- [WHAT THE TASK REQUIRES] Copy the data that follows, exactly and completely.

[Start of Attachment]

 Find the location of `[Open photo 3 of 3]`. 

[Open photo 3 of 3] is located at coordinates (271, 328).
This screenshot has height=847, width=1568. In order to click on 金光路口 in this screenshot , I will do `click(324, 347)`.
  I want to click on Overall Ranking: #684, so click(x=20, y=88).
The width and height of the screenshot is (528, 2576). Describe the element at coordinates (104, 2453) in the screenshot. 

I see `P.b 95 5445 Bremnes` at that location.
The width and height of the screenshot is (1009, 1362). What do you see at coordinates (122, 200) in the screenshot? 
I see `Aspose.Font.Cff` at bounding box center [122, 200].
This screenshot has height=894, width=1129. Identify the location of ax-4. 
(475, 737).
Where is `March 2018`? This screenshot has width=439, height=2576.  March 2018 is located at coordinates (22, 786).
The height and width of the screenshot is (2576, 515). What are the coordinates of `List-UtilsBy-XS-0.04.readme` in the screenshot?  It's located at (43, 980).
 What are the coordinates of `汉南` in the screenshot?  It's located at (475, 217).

[End of Attachment]

- [ANSWER]
 Find the location of `[Open photo 3 of 3]`. 

[Open photo 3 of 3] is located at coordinates (271, 328).
This screenshot has height=847, width=1568. In order to click on 金光路口 in this screenshot , I will do `click(324, 347)`.
  I want to click on Overall Ranking: #684, so click(x=20, y=88).
The width and height of the screenshot is (528, 2576). Describe the element at coordinates (104, 2453) in the screenshot. 

I see `P.b 95 5445 Bremnes` at that location.
The width and height of the screenshot is (1009, 1362). What do you see at coordinates (122, 200) in the screenshot? 
I see `Aspose.Font.Cff` at bounding box center [122, 200].
This screenshot has height=894, width=1129. Identify the location of ax-4. 
(475, 737).
Where is `March 2018`? This screenshot has width=439, height=2576.  March 2018 is located at coordinates (22, 786).
The height and width of the screenshot is (2576, 515). What are the coordinates of `List-UtilsBy-XS-0.04.readme` in the screenshot?  It's located at (43, 980).
 What are the coordinates of `汉南` in the screenshot?  It's located at (475, 217).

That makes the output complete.